_WHAT TO WORK ON_
Reproduce each line below precisely. Drop the pictures.

Saved data entries
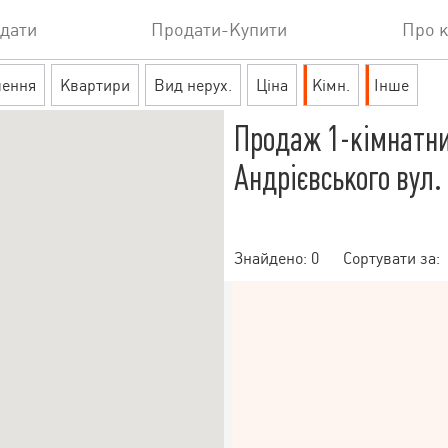
дати
Продати-Купити
Про 
шення
Квартири
Вид нерух.
Ціна
Кімн.
Інше
Продаж 1-кімнатни
Андрієвського вул.
Знайдено:
0
Сортувати за:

_FINAL ANSWER_
дати
Продати-Купити
Про 
шення
Квартири
Вид нерух.
Ціна
Кімн.
Інше
Продаж 1-кімнатни
Андрієвського вул.
Знайдено:
0
Сортувати за:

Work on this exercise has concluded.